Ninth, a study on the adult cortex showed that astrocyte Ca2+ responses to whisker stimulation were partly mediated by synaptic release of glutamate acting on astrocyte mGluR5 receptors (Wang et al., 2006), whereas a recent study concluded that glutamatergic signaling is insufficient to trigger astrocyte Ca2+ signaling (Sun et al., 2013). Our data extend these findings by showing that s.l. astrocytes respond to synaptic glutamate release during bursts of activity or during high amounts of quantal like release in SPRAE mice (via mGluR2/3 and GABAB receptors). The use of GECIs may permit similar studies of other brain regions and prepare us for the possibility that astrocytes may have microcircuit specific properties, emphasizing the need for caution in generalizing from one brain region to another.

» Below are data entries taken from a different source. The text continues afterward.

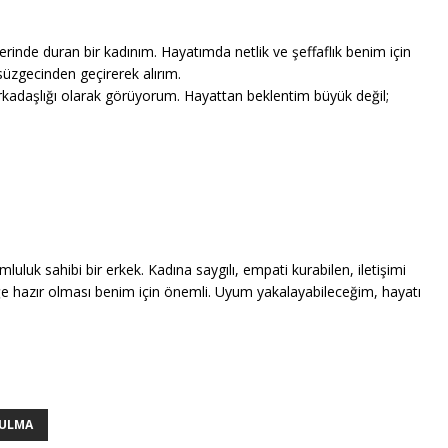
rinde duran bir kadınım. Hayatımda netlik ve şeffaflık benim için
üzgecinden geçirerek alırım.
ol arkadaşlığı olarak görüyorum. Hayattan beklentim büyük değil;
luluk sahibi bir erkek. Kadına saygılı, empati kurabilen, iletişimi
liğe hazır olması benim için önemli. Uyum yakalayabileceğim, hayatı
BULMA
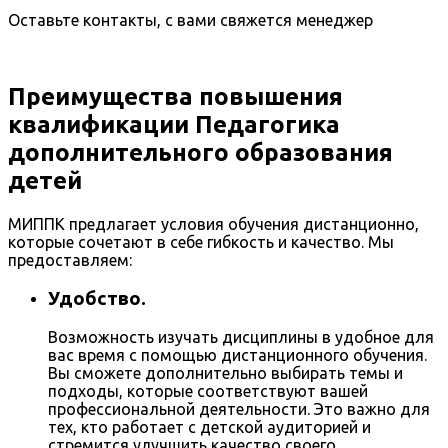
Оставьте контакты, с вами свяжется менеджер
Преимущества повышения
квалификации Педагогика
дополнительного образования
детей
МИППК предлагает условия обучения дистанционно,
которые сочетают в себе гибкость и качество. Мы
предоставляем:
Удобство.
Возможность изучать дисциплины в удобное для
вас время с помощью дистанционного обучения.
Вы сможете дополнительно выбирать темы и
подходы, которые соответствуют вашей
профессиональной деятельности. Это важно для
тех, кто работает с детской аудиторией и
стремится улучшить качество своего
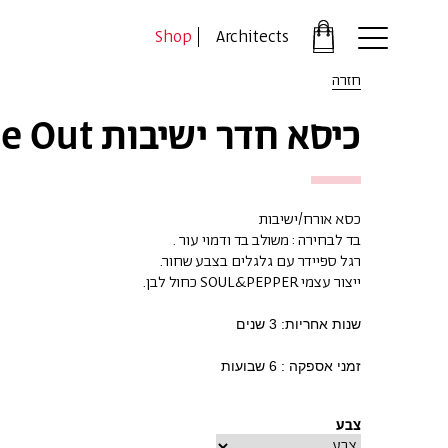
דלג לתוכן
דלג לסרגל הניווט
Shop
Architects
פתיחת
חלונית
חזרה
עגלה
סגור
כיסא חדר ישיבות Inside Out
כבר רשומים?
התחברו
כסא אורח/ישיבות
בד לבחירה : משולב בד ודמוי עור .
רגל ספיידר עם גלגלים בצבע שחור.
ייצור עצמי SOUL&PEPPER כחול לבן.
שנות אחריות: 3 שנים
זמני אספקה : 6 שבועות
*יש להזין את המספר הטלפון הנייד שלך ונשלח לך קוד אימו
צבע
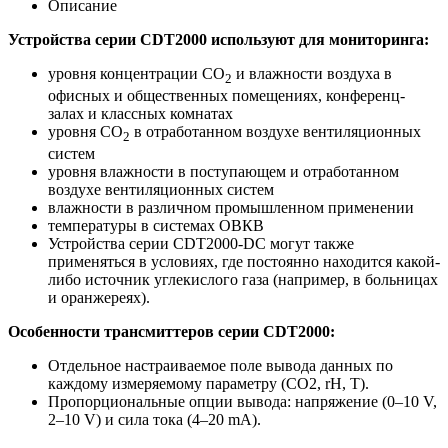
Описание
Устройства серии CDT2000 используют для мониторинга:
уровня концентрации CO
и влажности воздуха в
2
офисных и общественных помещениях, конференц-
залах и классных комнатах
уровня CO
в отработанном воздухе вентиляционных
2
систем
уровня влажности в поступающем и отработанном
воздухе вентиляционных систем
влажности в различном промышленном применении
температуры в системах ОВКВ
Устройства серии CDT2000-DC могут также
применяться в условиях, где постоянно находится какой-
либо источник углекислого газа (например, в больницах
и оранжереях).
Особенности трансмиттеров серии CDT2000:
Отдельное настраиваемое поле вывода данных по
каждому измеряемому параметру (CO2, rH, T).
Пропорциональные опции вывода: напряжение (0–10 V,
2–10 V) и сила тока (4–20 mA).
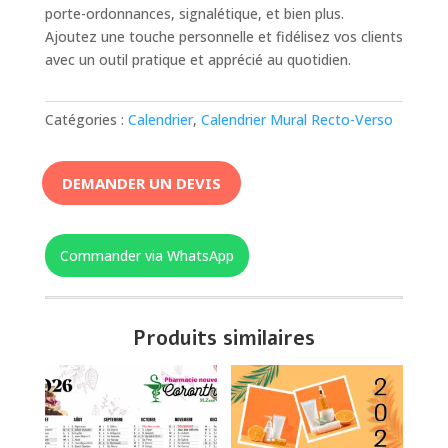
porte-ordonnances, signalétique, et bien plus.
Ajoutez une touche personnelle et fidélisez vos clients
avec un outil pratique et apprécié au quotidien.
Catégories :
Calendrier
,
Calendrier Mural Recto-Verso
DEMANDER UN DEVIS
Commander via WhatsApp
Produits similaires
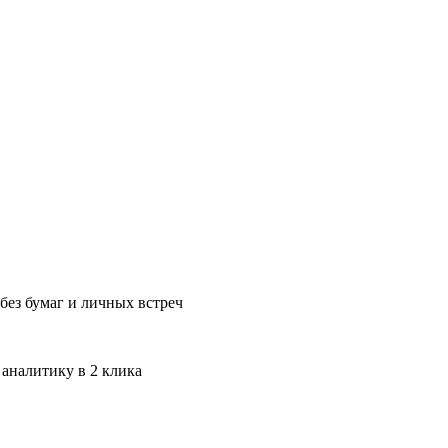
без бумаг и личных встреч
 аналитику в 2 клика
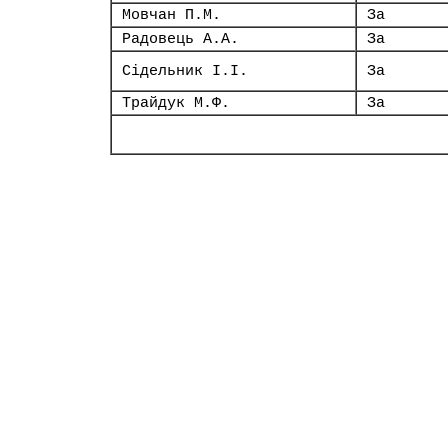
Мовчан П.М.
За
Радовець А.А.
За
Сідельник І.І.
За
Трайдук М.Ф.
За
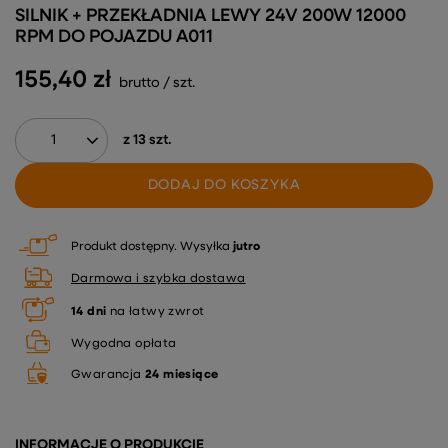
SILNIK + PRZEKŁADNIA LEWY 24V 200W 12000
RPM DO POJAZDU A011
155,40 zł
brutto
/
szt.
z
13
szt.
DODAJ DO KOSZYKA
Produkt dostępny
Wysyłka
jutro
Darmowa i szybka dostawa
14
dni
na łatwy zwrot
Wygodna opłata
Gwarancja
24 miesiące
INFORMACJE O PRODUKCIE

Tenth, and more broadly for evaluations of astrocytes throughout the brain, our studies provide a tool kit that is useful to explore physiological astrocyte responses in detail. As recently discussed (Li et al., 2013), these tools do not replace organic Ca2+ indicator dyes, but are demonstrably better for exploring astrocyte territories and branches.
Ca2+ signal properties and kinetics
Using GCaMP3 imaging we found evidence for numerous spontaneous Ca2+ signals throughout astrocytes. By pooling data across identical control conditions, our summary data show that Ca2+ signals in somata and branches display T0.5 values of 4.4 ± 0.16 and 3.1 ± 0.04 s, respectively when imaged by GCaMP3 (329 and 3757 events from 65 cells). Ca2+ signals also lasted seconds (∼3 s) when detected by GCaMP6f and we found no evidence for faster Ca2+ signals. Interestingly, we observed fewer signals with Lck-GCaMP3, implying that Ca2+ signals in s.l. astrocytes are mainly intracellular in origin. In accord, the signals were significantly reduced in mice that lacked IP3R2s. Thus differences exist between s.l. and s.r. astrocytes (Shigetomi et al., 2013a; Shigetomi et al., 2013b), likely reflecting the existence of astrocyte heterogeneity in different hippocampal regions. Irrespectively, all the spontaneous signals we observed in s.l. astrocytes were slow, revealing fundamental constraints on how quickly astrocytes can track to neuronal input in this pathway. Moreover, our data showed that a statistically insignificant number of astrocyte spontaneous Ca2+ signals were due to action potential firing or endogenous glutamate release, which is in accord with the known electrical properties of the mossy fiber pathway (Ruiz and Kullmann, 2012).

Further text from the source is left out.